# [Assignment]
Repeat the data exactly. Pictures are not part of the copy.

# [Available records]
------------------------------------------------------------

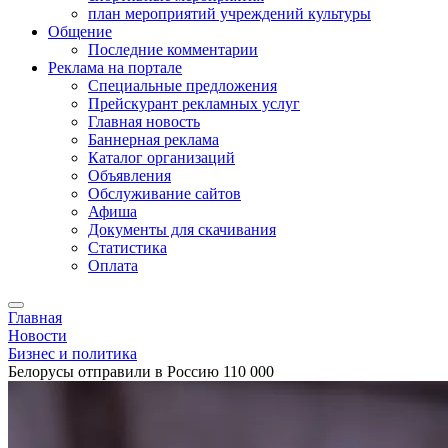
план мероприятий учреждений культуры
Общение
Последние комментарии
Реклама на портале
Специальные предложения
Прейскурант рекламных услуг
Главная новость
Баннерная реклама
Каталог организаций
Объявления
Обслуживание сайтов
Афиша
Документы для скачивания
Статистика
Оплата
Главная
Новости
Бизнес и политика
Белорусы отправили в Россию 110 000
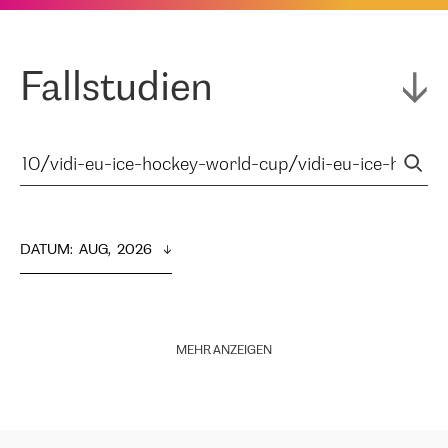
Fallstudien
DATUM
:  
AUG,  2026
MEHR ANZEIGEN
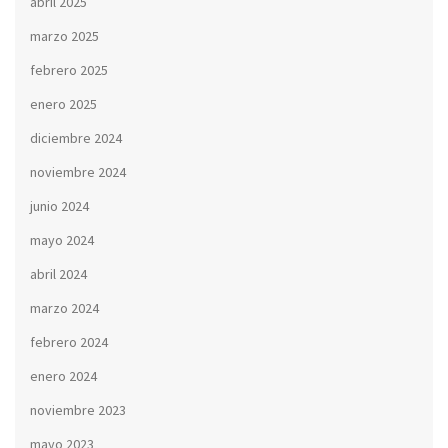
abril 2025
marzo 2025
febrero 2025
enero 2025
diciembre 2024
noviembre 2024
junio 2024
mayo 2024
abril 2024
marzo 2024
febrero 2024
enero 2024
noviembre 2023
mayo 2023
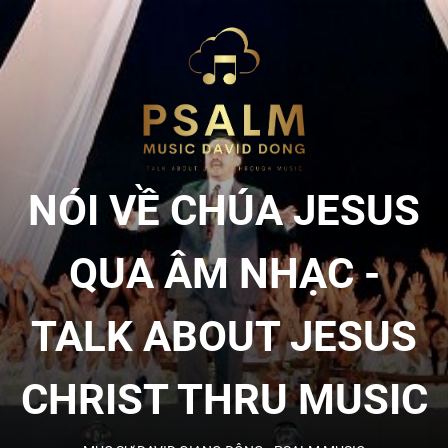
Skip
to
NÓI
the
content
VỀ
CHÚA
NÓI VỀ CHÚA JESUS
JESU
QUA ÂM NHẠC -
QUA
TALK ABOUT JESUS
ÂM
CHRIST THRU MUSIC
NHẠC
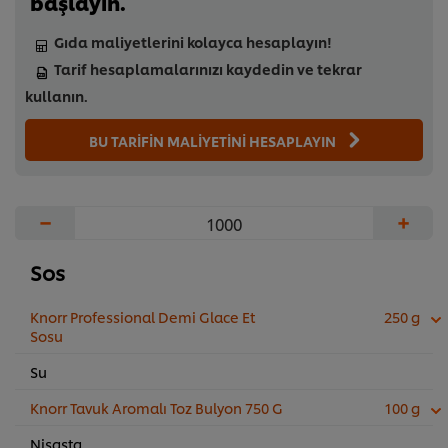
başlayın.
Gıda maliyetlerini kolayca hesaplayın!
Tarif hesaplamalarınızı kaydedin ve tekrar
kullanın.
BU TARİFİN MALİYETİNİ HESAPLAYIN
−
+
Sos
Knorr Professional Demi Glace Et
250 g
Sosu
Su
Knorr Tavuk Aromalı Toz Bulyon 750 G
100 g
Nişasta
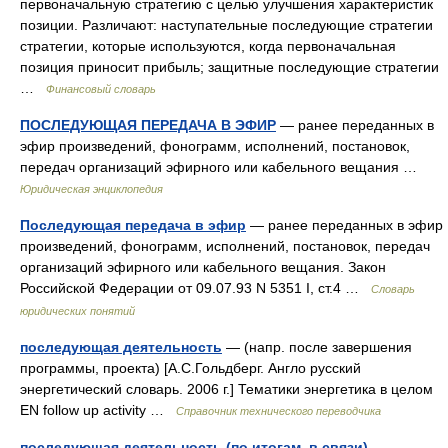
первоначальную стратегию с целью улучшения характеристик
позиции. Различают: наступательные последующие стратегии
стратегии, которые используются, когда первоначальная
позиция приносит прибыль; защитные последующие стратегии
…
Финансовый словарь
ПОСЛЕДУЮЩАЯ ПЕРЕДАЧА В ЭФИР
— ранее переданных в
эфир произведений, фонограмм, исполнений, постановок,
передач организаций эфирного или кабельного вещания …
Юридическая энциклопедия
Последующая передача в эфир
— ранее переданных в эфир
произведений, фонограмм, исполнений, постановок, передач
организаций эфирного или кабельного вещания. Закон
Российской Федерации от 09.07.93 N 5351 I, ст.4 …
Словарь
юридических понятий
последующая деятельность
— (напр. после завершения
программы, проекта) [А.С.Гольдберг. Англо русский
энергетический словарь. 2006 г.] Тематики энергетика в целом
EN follow up activity …
Справочник технического переводчика
последующая деятельность (по итогам, в связи)
— —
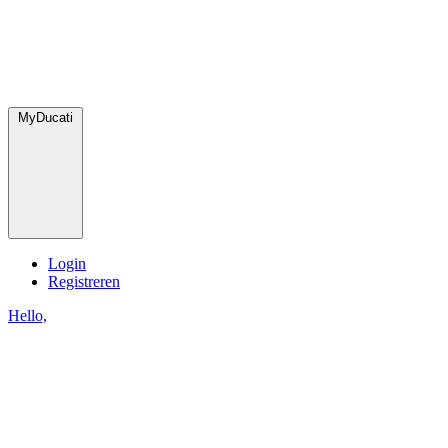
MyDucati
Login
Registreren
Hello,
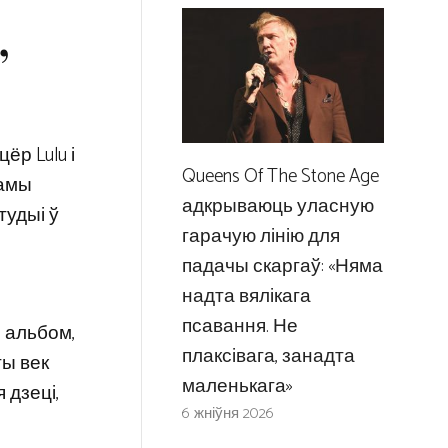
”
ёр Lulu і
Queens Of The Stone Age
самы
адкрываюць уласную
тудыі ў
гарачую лінію для
падачы скаргаў: «Няма
надта вялікага
псавання. Не
ы альбом,
плаксівага, занадта
ты век
маленькага»
 дзеці,
6 жніўня 2026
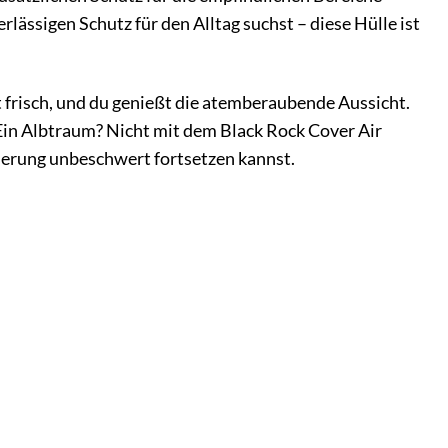
lässigen Schutz für den Alltag suchst – diese Hülle ist
st frisch, und du genießt die atemberaubende Aussicht.
. Ein Albtraum? Nicht mit dem Black Rock Cover Air
derung unbeschwert fortsetzen kannst.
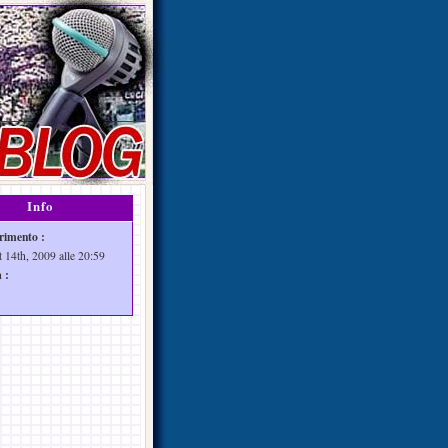
Info
rimento :
t 14th, 2009 alle 20:59
 :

------------------------------------------------------------

# [Exercise response]
план мероприятий учреждений культуры
Общение
Последние комментарии
Реклама на портале
Специальные предложения
Прейскурант рекламных услуг
Главная новость
Баннерная реклама
Каталог организаций
Объявления
Обслуживание сайтов
Афиша
Документы для скачивания
Статистика
Оплата
Главная
Новости
Бизнес и политика
Белорусы отправили в Россию 110 000
Fallstudien
DATUM
:  
AUG,  2026
MEHR ANZEIGEN
abril 2025
marzo 2025
febrero 2025
enero 2025
diciembre 2024
noviembre 2024
junio 2024
mayo 2024
abril 2024
marzo 2024
febrero 2024
enero 2024
noviembre 2023
mayo 2023
Skip
to
NÓI
the
content
VỀ
CHÚA
NÓI VỀ CHÚA JESUS
JESU
QUA ÂM NHẠC -
QUA
TALK ABOUT JESUS
ÂM
CHRIST THRU MUSIC
NHẠC
başlayın.
Gıda maliyetlerini kolayca hesaplayın!
Tarif hesaplamalarınızı kaydedin ve tekrar
kullanın.
BU TARİFİN MALİYETİNİ HESAPLAYIN
−
+
Sos
Knorr Professional Demi Glace Et
250 g
Sosu
Su
Knorr Tavuk Aromalı Toz Bulyon 750 G
100 g
Nişasta
первоначальную стратегию с целью улучшения характеристик
позиции. Различают: наступательные последующие стратегии
стратегии, которые используются, когда первоначальная
позиция приносит прибыль; защитные последующие стратегии
…
Финансовый словарь
ПОСЛЕДУЮЩАЯ ПЕРЕДАЧА В ЭФИР
— ранее переданных в
эфир произведений, фонограмм, исполнений, постановок,
передач организаций эфирного или кабельного вещания …
Юридическая энциклопедия
Последующая передача в эфир
— ранее переданных в эфир
произведений, фонограмм, исполнений, постановок, передач
организаций эфирного или кабельного вещания. Закон
Российской Федерации от 09.07.93 N 5351 I, ст.4 …
Словарь
юридических понятий
последующая деятельность
— (напр. после завершения
программы, проекта) [А.С.Гольдберг. Англо русский
энергетический словарь. 2006 г.] Тематики энергетика в целом
EN follow up activity …
Справочник технического переводчика
последующая деятельность (по итогам, в связи)
— —
MyDucati
Login
Registreren
Hello,
”
ёр Lulu і
Queens Of The Stone Age
самы
адкрываюць уласную
тудыі ў
гарачую лінію для
падачы скаргаў: «Няма
надта вялікага
псавання. Не
ы альбом,
плаксівага, занадта
ты век
маленькага»
 дзеці,
6 жніўня 2026
lässigen Schutz für den Alltag suchst – diese Hülle ist
st frisch, und du genießt die atemberaubende Aussicht.
. Ein Albtraum? Nicht mit dem Black Rock Cover Air
derung unbeschwert fortsetzen kannst.
Info
rimento :
t 14th, 2009 alle 20:59
 :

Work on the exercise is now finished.